From: "Toke Høiland-Jørgensen" <toke@redhat•com>
To: "Eric W. Biederman" <ebiederm@xmission•com>
Cc: David Ahern <dsahern@gmail•com>,
Stephen Hemminger <stephen@networkplumber•org>,
netdev@vger•kernel.org,
Nicolas Dichtel <nicolas.dichtel@6wind•com>,
Christian Brauner <brauner@kernel•org>,
David Laight <David.Laight@ACULAB•COM>
Subject: Re: [RFC PATCH iproute2-next 0/5] Persisting of mount namespaces along with network namespaces
Date: Tue, 10 Oct 2023 00:03:24 +0200 [thread overview]
Message-ID: <87jzrvzc5v.fsf@toke.dk> (raw)

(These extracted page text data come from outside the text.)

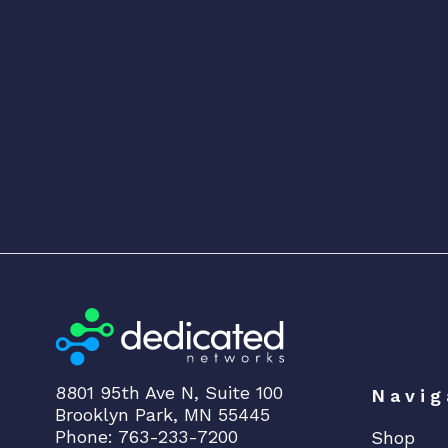
8801 95th Ave N, Suite 100
Navig
Brooklyn Park, MN 55445
Phone: 763-233-7200
Shop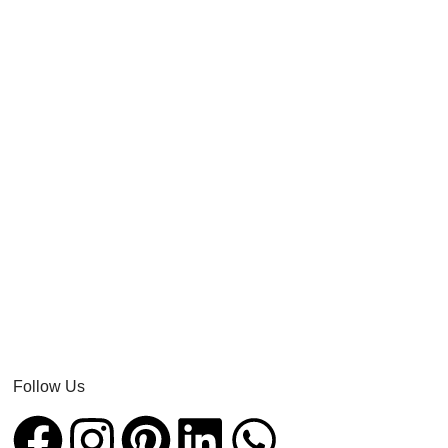
Follow Us​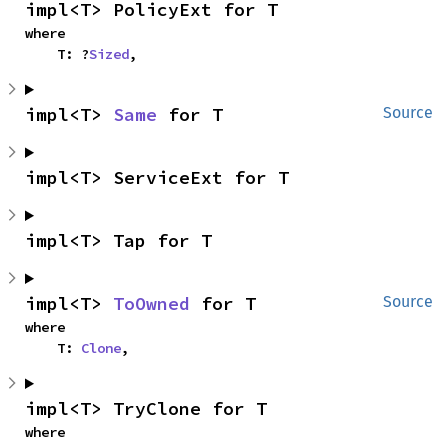
impl<T> PolicyExt for T
where

    T: ?
Sized
,
impl<T> 
Same
 for T
Source
impl<T> ServiceExt for T
impl<T> Tap for T
impl<T> 
ToOwned
 for T
Source
where

    T: 
Clone
,
impl<T> TryClone for T
where
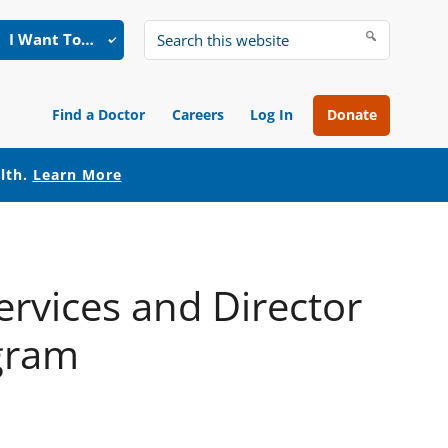
I Want To…
Search
this
website
Find a Doctor
Careers
Log In
Donate
alth.
Learn More
ervices and Director
ogram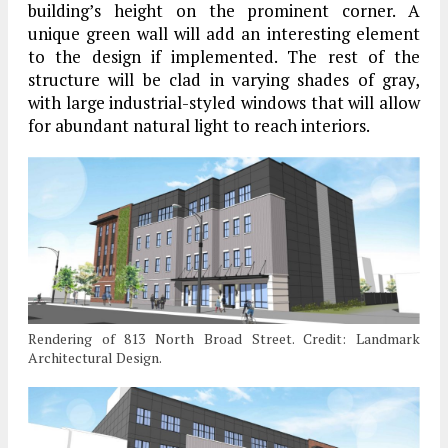
building’s height on the prominent corner. A
unique green wall will add an interesting element
to the design if implemented. The rest of the
structure will be clad in varying shades of gray,
with large industrial-styled windows that will allow
for abundant natural light to reach interiors.
Rendering of 813 North Broad Street. Credit: Landmark
Architectural Design.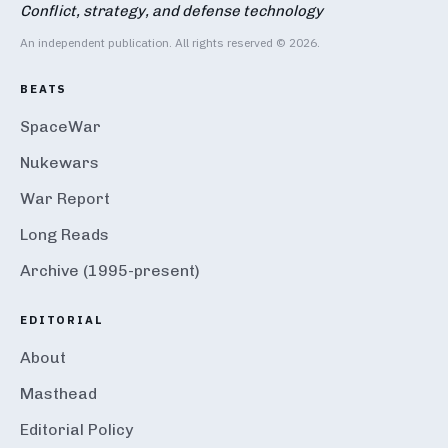
Conflict, strategy, and defense technology
An independent publication. All rights reserved © 2026.
BEATS
SpaceWar
Nukewars
War Report
Long Reads
Archive (1995-present)
EDITORIAL
About
Masthead
Editorial Policy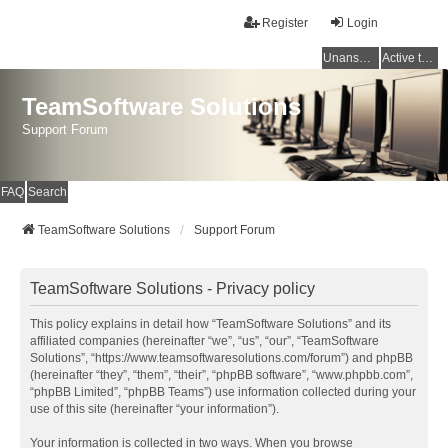
Register
Login
Unanswered topics
Active topics
TeamSoftware Solutions
Support Forum
FAQ
Search
TeamSoftware Solutions
Support Forum
TeamSoftware Solutions - Privacy policy
This policy explains in detail how “TeamSoftware Solutions” and its
affiliated companies (hereinafter “we”, “us”, “our”, “TeamSoftware
Solutions”, “https://www.teamsoftwaresolutions.com/forum”) and phpBB
(hereinafter “they”, “them”, “their”, “phpBB software”, “www.phpbb.com”,
“phpBB Limited”, “phpBB Teams”) use information collected during your
use of this site (hereinafter “your information”).
Your information is collected in two ways. When you browse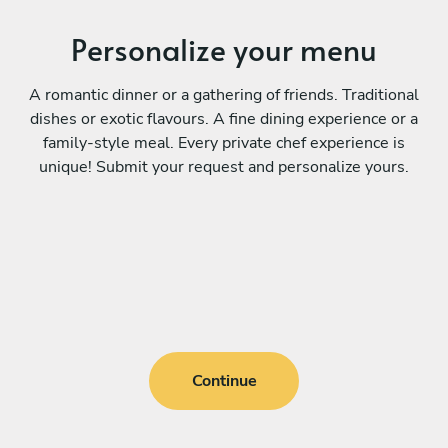
Personalize your menu
A romantic dinner or a gathering of friends. Traditional
dishes or exotic flavours. A fine dining experience or a
family-style meal. Every private chef experience is
unique! Submit your request and personalize yours.
Continue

In-Reply-To: <877cnvtu37.fsf@email.froward.int.ebiederm.org>
"Eric W. Biederman" <ebiederm@xmission•com> writes:
> Toke Høiland-Jørgensen <toke@redhat•com> writes:
>
>> The 'ip netns' command is used for setting up network namespaces with persistent
>> named references, and is integrated into various other commands of iproute2 via
>> the -n switch.
>>
>> This is useful both for testing setups and for simple script-based namespacing
>> but has one drawback: the lack of persistent mounts inside the spawned
>> namespace. This is particularly apparent when working with BPF programs that use
>> pinning to bpffs: by default no bpffs is available inside a namespace, and
>> even if mounting one, that fs disappears as soon as the calling
>> command exits.
>
> It would be entirely reasonable to copy mounts like /sys/fs/bpf from the
> original mount namespace into the temporary mount namespace used by
> "ip netns".
>
> I would call it a bug that "ip netns" doesn't do that already.
>
> I suspect that "ip netns" does copy the mounts from the old sysfs onto
> the new sysfs is your entire problem.
How would it do that? Walk mtab and remount everything identically after
remounting /sys? Or is there a smarter way to go about this?
> Or is their a reason that bpffs should be per network namespace?
Well, I first ran into this issue because of a bug report to
xdp-tools/libxdp about things not working correctly in network
namespaces:
https://github.com/xdp-project/xdp-tools/issues/364
And libxdp does assume that there's a separate bpffs per network
namespace: it persists things into the bpffs that is tied to the network
devices in the current namespace. So if the bpffs is shared, an
application running inside the network namespace could access XDP
programs loaded in the root namespace. I don't know, but suspect, that
such assumptions would be relatively common in networking BPF programs
that use pinning (the pinning support in libbpf and iproute2 itself at
least have the same leaking problem if the bpffs is shared).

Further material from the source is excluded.